- _ASSIGNED TASK_
What is needed is an exact copy of the listing, with no pictures in it.
++++++
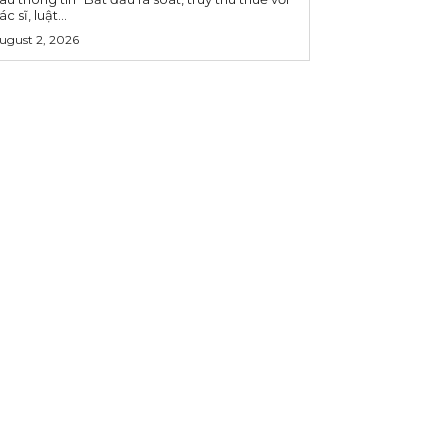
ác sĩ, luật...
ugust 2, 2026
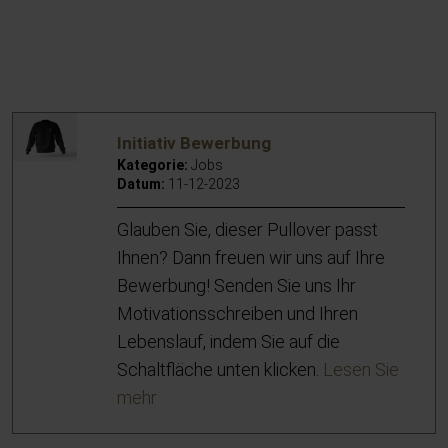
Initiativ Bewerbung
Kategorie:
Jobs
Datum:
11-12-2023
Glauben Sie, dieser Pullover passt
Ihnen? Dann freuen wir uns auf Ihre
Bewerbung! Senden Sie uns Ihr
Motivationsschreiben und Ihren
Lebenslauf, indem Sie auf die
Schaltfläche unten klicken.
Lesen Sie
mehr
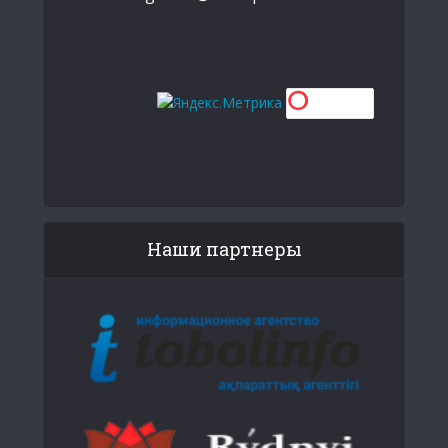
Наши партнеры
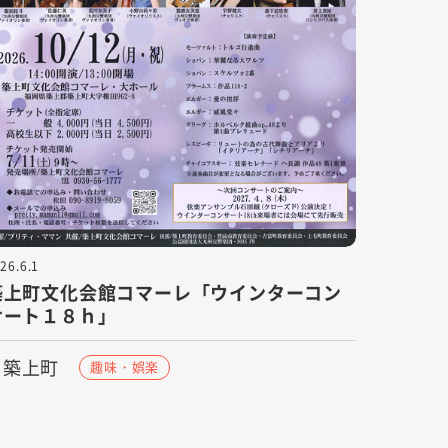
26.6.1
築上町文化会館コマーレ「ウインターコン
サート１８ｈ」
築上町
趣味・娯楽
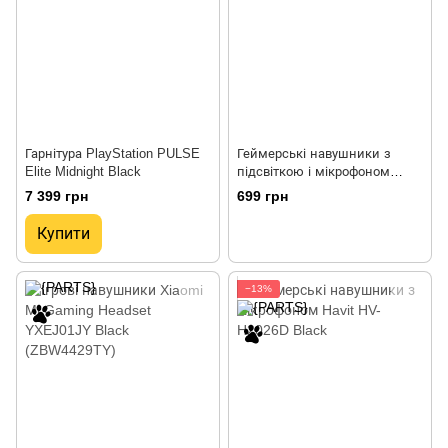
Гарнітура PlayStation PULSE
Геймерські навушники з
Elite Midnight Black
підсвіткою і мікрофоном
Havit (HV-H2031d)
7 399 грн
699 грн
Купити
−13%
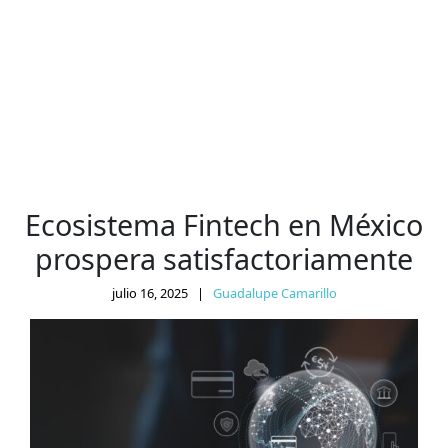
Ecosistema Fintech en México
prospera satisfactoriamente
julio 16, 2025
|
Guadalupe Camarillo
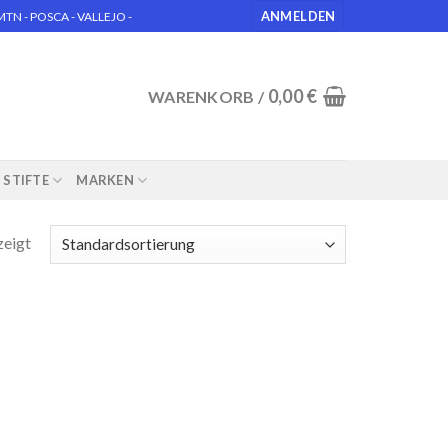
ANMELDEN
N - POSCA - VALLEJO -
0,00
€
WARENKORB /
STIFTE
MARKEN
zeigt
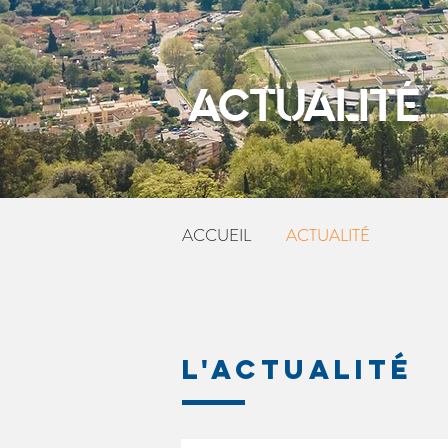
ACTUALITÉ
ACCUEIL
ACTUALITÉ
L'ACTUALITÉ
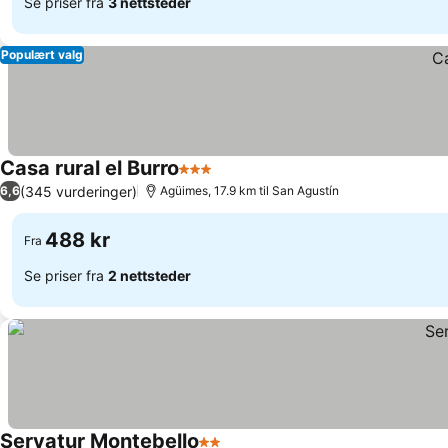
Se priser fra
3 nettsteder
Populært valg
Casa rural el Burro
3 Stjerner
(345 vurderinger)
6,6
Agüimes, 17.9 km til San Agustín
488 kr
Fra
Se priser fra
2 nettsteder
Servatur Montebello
++++++
- _RESPONSE BOX_
ác sĩ, luật...
ugust 2, 2026
Initiativ Bewerbung
Kategorie:
Jobs
Datum:
11-12-2023
Glauben Sie, dieser Pullover passt
Ihnen? Dann freuen wir uns auf Ihre
Bewerbung! Senden Sie uns Ihr
Motivationsschreiben und Ihren
Lebenslauf, indem Sie auf die
Schaltfläche unten klicken.
Lesen Sie
mehr
Наши партнеры
26.6.1
築上町文化会館コマーレ「ウインターコン
サート１８ｈ」
築上町
趣味・娯楽
Гарнітура PlayStation PULSE
Геймерські навушники з
Elite Midnight Black
підсвіткою і мікрофоном
Havit (HV-H2031d)
7 399 грн
699 грн
Купити
−13%
Ecosistema Fintech en México
prospera satisfactoriamente
julio 16, 2025
|
Guadalupe Camarillo
ANMELDEN
N - POSCA - VALLEJO -
0,00
€
WARENKORB /
STIFTE
MARKEN
zeigt
ACTUALITÉ
ACCUEIL
ACTUALITÉ
L'ACTUALITÉ
Se priser fra
3 nettsteder
Populært valg
Casa rural el Burro
3 Stjerner
(345 vurderinger)
6,6
Agüimes, 17.9 km til San Agustín
488 kr
Fra
Se priser fra
2 nettsteder
Servatur Montebello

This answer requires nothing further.